Вместо председателя явился Матвий Гусак, живший неподалеку зажиточный вавилонянин, владелец ветряка и пасеки. Он любил хвастаться, что на него-де работают ветер и пчелы, и наивно полагал, что обе эти силы не имеют никакого отношения к советской власти, а представляют собою блага, дарованные людям испокон веков. Узнав, что произошло этой ночью в Вавилоне, он совсем оробел и долго не мог прийти в себя от страха (его называли когда-то в числе убийц Мико-лая Соколюка), но Савка Чибис своим смехом вроде бы привел его в чувство, и он спросил у Македонского:
— А золотишко было?
— После разберемся,— сказал Македонский.— Может, и было...
— Должно быть, должно... золотишко-то.
— Довольно с них и оружия...
— Во-во... В бедняки рядятся, а оружие прячут. А для чего, спрашивается, для чего?
— Спросим... — невнятно пробормотал Македонский.
Матвий Гусак был хлебосолом. Вот и сейчас он хотел было зазвать Македонского на свежий гречишный медок, но тут черт принес Бонифация.
Запыхавшийся, прямо с поля, секретарь сельсовета рявкнул:
— Что, попались? Так, так...— и повел Македонского в сельсовет писать протокол по всем правилам делопроизводства.
Тогда один из предполагаемых убийц Миколая Соколюка стал было утешать арестованных — ежели, мол, золота не нашли, так нечего и бояться, оружие-то господское. Лукьян уже и рот разинул на радостях, но старший брат проявил характер и ответил на утешения дерзостью:
— Без вас разберутся, ступайте-ка к своим пчелам!
Гусак ушел, а Данько, который всю жизнь опасливо обходил его ветряк и пасеку сторонкой, теперь в самый, казалось бы, неподходящий для брани момент готов был высказать ему вслед все, что о нем думал.

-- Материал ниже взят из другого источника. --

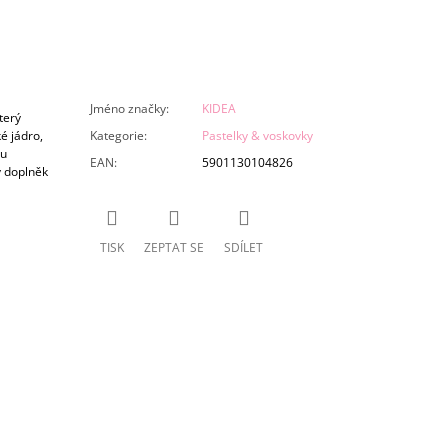
Jméno značky
:
KIDEA
terý
é jádro,
Kategorie
:
Pastelky & voskovky
ou
EAN
:
5901130104826
ý doplněk
TISK
ZEPTAT SE
SDÍLET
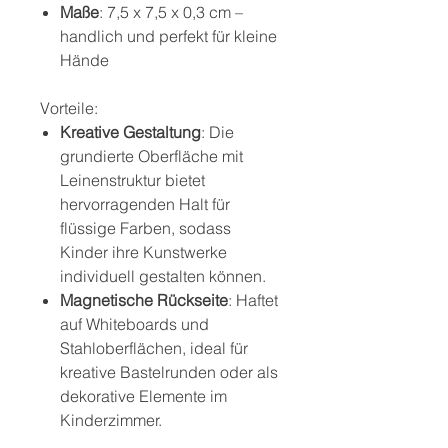
Maße
: 7,5 x 7,5 x 0,3 cm –
handlich und perfekt für kleine
Hände
Vorteile:
Kreative Gestaltung
: Die
grundierte Oberfläche mit
Leinenstruktur bietet
hervorragenden Halt für
flüssige Farben, sodass
Kinder ihre Kunstwerke
individuell gestalten können.
Magnetische Rückseite
: Haftet
auf Whiteboards und
Stahloberflächen, ideal für
kreative Bastelrunden oder als
dekorative Elemente im
Kinderzimmer.
Vielseitige Anwendungen
:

Арестованным разрешили слезть с телеги и сходить до ветру (в таких обстоятельствах в этом ощущается большая нужда); а так как вели они себя смирнехонько и не предпринимали попыток к бегству, им было дозволено полежать под старой шелковицей и полакомиться ее плодами, что, впрочем, никак не означало смягчения их вины. Этим благом пользовались и до них те, чья дальнейшая судьба решалась в сельсовете, то есть пока Бонифаций писал препроводиловку в Глинск на провинившегося вавилонянина.
Троюродный (ах, жаль, не двоюродный!) дядюшка их так и не явился, только где-то вдалеке визжали боровки, которых он лишал мужского начала. И когда арестованные снова взгромоздились на сундук, Савка Чибис засмеялся — вот, мол, какой славный род идет прахом, пока Панько Кочубей облагораживает боровков ради знаменитого вавилонского сала. Сей талант он великолепно сочетал со службой в сельсовете, которым в отсутствие председателя правил Бонифаций. Исполнителя за привычку смеяться в самые трагические минуты прозвали сумасшедшим, потому что в каждом Вавилоне для полноты картины должен быть свой сумасшедший, кому-нибудь все равно надо им стать, если даже на самом деле и нет такого.